Ama bunun AKP’ye karşı mücadeleden vazgeçmek olmadığı, sadece uygun bir anın beklendiği olgularla saptanabilecek bir gerçek. Aksi takdirde, Anayasa Mahkemesi’nde türban davasının açılması ile AKP kapatma davasının açılmasının tam arasında Anayasa Mahkemesi başkan yardımcısı Osman Paksüt’ün Kara Kuvvetleri Komutanı İlker Başbuğ’u gizlice ziyaretini nasıl yorumlayacağız? “Lahika-1” adı verilen ve başta yargı olmak üzere çeşitli güçleri hükümete karşı seferber etmeyi planlayan “onaylanmamış” ama varlığı reddedilemeyen Genelkurmay belgesini nasıl yorumlayacağız?

Ergenekon’a gelince, Genelkurmay’ın Ergenekon örgütünü çökertme konusunda AKP ile anlaştığı iddiası, Genelkurmay’ın Ergenekon soruşturmasından rahatsız olmadığı varsayımına dayanıyor. Yukarıda belirttiğimiz nedenlerle Genelkurmay zayıf olduğu bir anda ricat taktiğinde ısrar etmekle birlikte, Ergenekon soruşturmasının ezilen kitlelerin yeterince güçlü bir toplumsal/siyasi mücadele vermesi halinde hızla JİTEM, Özel Kuvvetler Komutanlığı ve bir dizi başka dolayımla ordunun içine sıçrayabileceğinin gayet iyi bilincindedir. Nitekim, İşçi Partisi’nin Hava Kuvvetleri içindeki örgütlenmesi dolayımıyla TSK’nın Ergenekon ile ilişkilendirilme girişimi karşısında 18 Temmuz’da yayınladığı bildiriyle son derecede sert bir tepki vermiş ve halkı TSK’yı yıpratma çabaları karşısında “yasal ve demokratik” tepki vermeye çağırmıştır. Bugün ise eski Jandarma Komutanı, yeni Kara Kuvvetleri Komutanı, özel harpçi Işık Koşaner, yapılan tartışmalardan jandarmanın “rencide” olduğunu söyleyerek aynı şeyi yapıyor.

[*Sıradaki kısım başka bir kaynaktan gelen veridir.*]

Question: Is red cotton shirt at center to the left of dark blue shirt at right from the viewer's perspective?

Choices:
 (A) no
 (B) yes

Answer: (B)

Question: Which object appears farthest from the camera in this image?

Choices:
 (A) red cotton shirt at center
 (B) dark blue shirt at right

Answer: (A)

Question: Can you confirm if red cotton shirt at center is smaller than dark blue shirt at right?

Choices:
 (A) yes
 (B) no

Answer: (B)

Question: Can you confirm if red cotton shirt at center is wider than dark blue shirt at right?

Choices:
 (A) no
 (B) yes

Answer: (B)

Kısacası, TSK perde arkasından iç savaşı sürdürüyor. Başka güçleri öne sürüyor. İki kampın boğaz boğaza geldiği bir aşamada, kendisini açık biçimde öne sürmesinin tehlikeli olduğunu 22 Temmuz yenilgisi ile fark etmiştir. Şimdi günü gelince ağırbaşlı ve adaletli bir “hakem” olarak duruma müdahale etmenin altyapısını hazırlıyor. Bu, TSK’nın burjuvazinin iç savaşının içine boylu boyunca girmesinden çok daha tehlikeli bir durumdur.

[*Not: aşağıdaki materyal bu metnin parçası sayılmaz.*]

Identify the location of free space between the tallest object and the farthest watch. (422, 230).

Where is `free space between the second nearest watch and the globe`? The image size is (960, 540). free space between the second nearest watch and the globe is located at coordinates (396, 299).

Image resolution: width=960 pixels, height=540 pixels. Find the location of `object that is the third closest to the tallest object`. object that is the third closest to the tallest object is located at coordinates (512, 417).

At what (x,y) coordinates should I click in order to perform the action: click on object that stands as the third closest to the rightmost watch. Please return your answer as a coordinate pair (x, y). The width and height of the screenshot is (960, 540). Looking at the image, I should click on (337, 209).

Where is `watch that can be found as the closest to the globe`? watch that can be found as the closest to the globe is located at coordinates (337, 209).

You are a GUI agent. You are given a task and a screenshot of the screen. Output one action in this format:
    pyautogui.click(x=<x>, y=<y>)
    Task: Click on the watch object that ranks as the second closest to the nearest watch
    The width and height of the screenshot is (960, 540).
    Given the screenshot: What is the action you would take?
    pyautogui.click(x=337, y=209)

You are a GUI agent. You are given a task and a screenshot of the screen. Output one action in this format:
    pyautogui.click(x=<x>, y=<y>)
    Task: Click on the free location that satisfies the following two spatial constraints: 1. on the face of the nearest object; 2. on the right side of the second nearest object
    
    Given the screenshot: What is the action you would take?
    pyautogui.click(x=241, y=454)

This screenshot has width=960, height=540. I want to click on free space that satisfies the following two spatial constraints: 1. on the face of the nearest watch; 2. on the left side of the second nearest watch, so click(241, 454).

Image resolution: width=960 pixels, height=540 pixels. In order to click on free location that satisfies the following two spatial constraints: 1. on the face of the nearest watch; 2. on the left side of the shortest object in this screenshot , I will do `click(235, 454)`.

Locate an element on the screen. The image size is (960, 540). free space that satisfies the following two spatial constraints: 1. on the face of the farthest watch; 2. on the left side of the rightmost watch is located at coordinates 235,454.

Peki CHP neden bu konuda anlayışsızlık gösteriyor? Çünkü Baykal halkın kendisini başbakan yapmayacağını anlamış ve bütün kariyerini TSK’nın müdahalesi ile başbakan olmaya bağlamıştır. TSK burjuvazinin iç savaşında ricat ettiği ölçüde Baykal’ın ayağının altındaki toprak kaymaktadır. Tabii, geriye TSK içinde komuta düzeyinden daha alt kademelerde var olduğu kuşku götürmeyecek darbeci eğilimler kalıyor. Baykal işte bunlara oynuyor: “Ergenekon’un avukatı” olduğunu açıkladığı gün bunu duymak isteyene ilân etmiştir. Ağır yenilgi yaşayan toplumsal ve siyasi güçler paniğe düşer ve yollarını kaybederler. Yenilgi sonrasında taktik ayrılıklar dahi büyük çatışmalara ve kavgalara yol açar. Batıcı-laik kampta durum budur. TSK ve TÜSİAD yenilgiden derslerini çıkarmışlardır. Baykal hiçbir şey olmamış gibi devam etmek istiyor. Kafasını bir yere çarpacaktır.

Not: Bu yazı Eylül 2008 başında Mavi Defter sitesinde (www.mav.defter.org) yayınlanmıştır.